Da interessante correspondência trocada entre ambos, com a missiva seguinte, datada de 15 de Abril de 1943, de Lisboa, desdobrando as abreviaturas da sua escrita telegráfica, verifica-se que a questão foi resolvida da melhor forma. Ei-la, na íntegra: Meu Caro Amigo: Acabo de falar com o Ministro das Obras Públicas [Eng.º Duarte Pacheco], num quarto de hora muito feliz, a bem do Gaiato do Porto; depois falaremos. A Portaria n.º 10, digo de 10/4/1943, publicada no Diário de Governo de 14-4-43, manda à Junta de Província do Douro Litoral que entregue a Casa Pia de Paço de Sousa. Parece, pois, que temos o assunto finalmente arrumado. Peço-lhes o favor de falar ao nosso Governador, a ver se, na próxima 3.ª feira, à hora do Rápido, eu posso tomar posse na Junta, e no dia seguinte, 4.ª feira, tomar conta em Paço de Sousa. Avise-me por carta ou por telegrama para Coimbra. Peço mais o favor de comunicar com o nosso arquitecto [Teixeira Lopes], pois muito gostaria de levar comigo para Paço de Sousa, para apresentar ao mestre d'obras, os alçados de cada tipo de casa de habitação do Gaiato, a fim de começarmos a construir na 1.ª semana de Maio. A nossa obra marcha; levamos Jesus na barca! P. S. - O pequeno que veio do Albergue e que eu recebi na Casa do Gaiato, está no hospital; tem tinha, mas é meu. P. Américo!

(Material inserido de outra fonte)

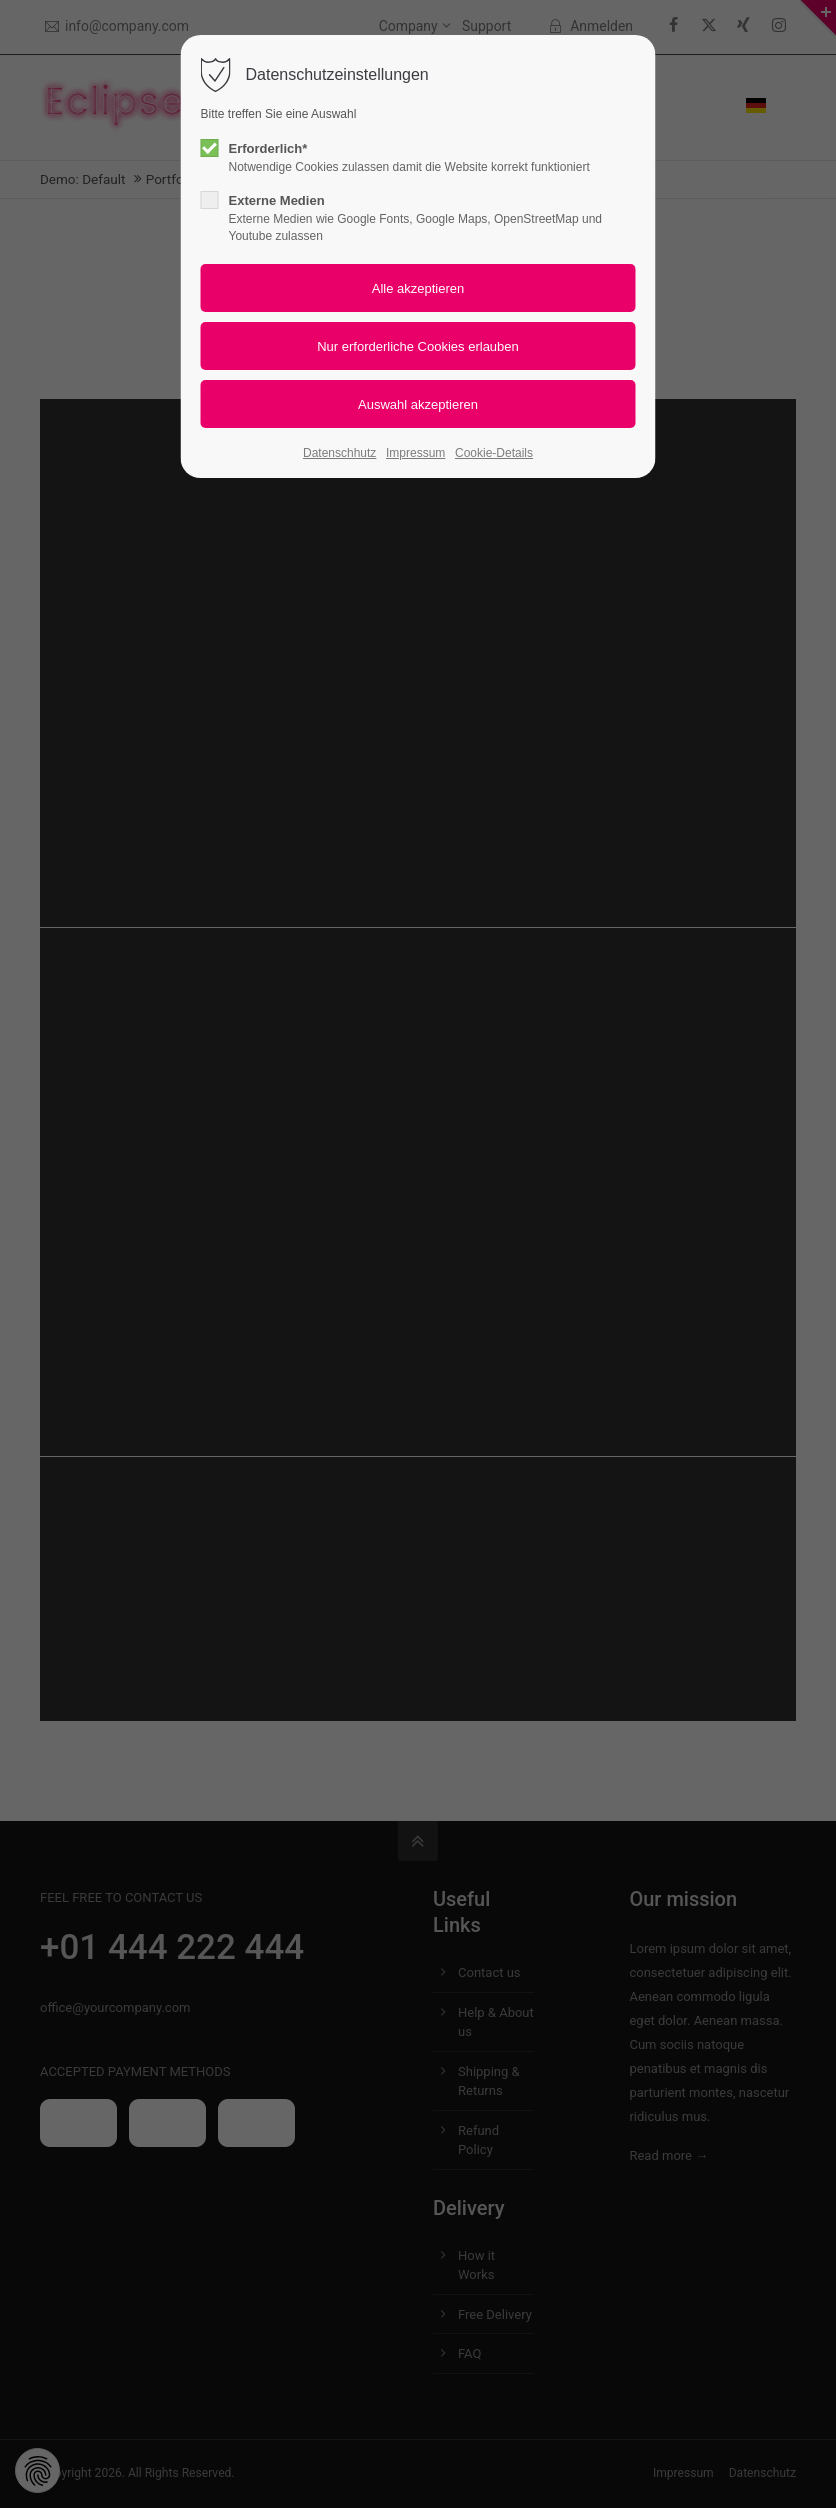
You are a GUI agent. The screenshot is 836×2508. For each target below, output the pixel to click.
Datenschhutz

E, por ora, dada a eloquência destas palavras, mais não é de dizer. Então, ficará para a próxima uma referência ao Auto de entrega da Casa Pia de Paço de Sousa ao Padre Américo, o que permitiu finalmente, com suporte jurídico, dar início à Casa do Gaiato das Ruas do Porto.

Neste ano de 2018, celebram-se felizmente 75 anos de vida, com uma imensidão de vivências e testemunhos, dos quais especialmente O Gaiato foi dando eco, para além de muitas outras memórias que se foram gravando também nos corações de muitos filhos que se fizeram homens (ou não).